Stored data entries:
>>>>>

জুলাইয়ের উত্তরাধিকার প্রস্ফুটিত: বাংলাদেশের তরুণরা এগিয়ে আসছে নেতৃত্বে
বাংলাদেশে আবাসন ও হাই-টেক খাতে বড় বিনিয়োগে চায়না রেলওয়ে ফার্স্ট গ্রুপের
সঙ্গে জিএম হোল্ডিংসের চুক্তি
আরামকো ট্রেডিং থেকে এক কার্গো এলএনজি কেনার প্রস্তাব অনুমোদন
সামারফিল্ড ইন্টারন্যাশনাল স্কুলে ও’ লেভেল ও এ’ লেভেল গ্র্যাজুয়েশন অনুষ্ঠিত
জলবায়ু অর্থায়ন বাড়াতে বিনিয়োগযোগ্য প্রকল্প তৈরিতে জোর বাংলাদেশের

<<<<<

= BRIEF =
Print the line that contains "আরামকো ট্রেডিং থেকে", then every later line of the entries above up to and including the last, all exactly as written.

= WRITTEN ANSWER =
আরামকো ট্রেডিং থেকে এক কার্গো এলএনজি কেনার প্রস্তাব অনুমোদন
সামারফিল্ড ইন্টারন্যাশনাল স্কুলে ও’ লেভেল ও এ’ লেভেল গ্র্যাজুয়েশন অনুষ্ঠিত
জলবায়ু অর্থায়ন বাড়াতে বিনিয়োগযোগ্য প্রকল্প তৈরিতে জোর বাংলাদেশের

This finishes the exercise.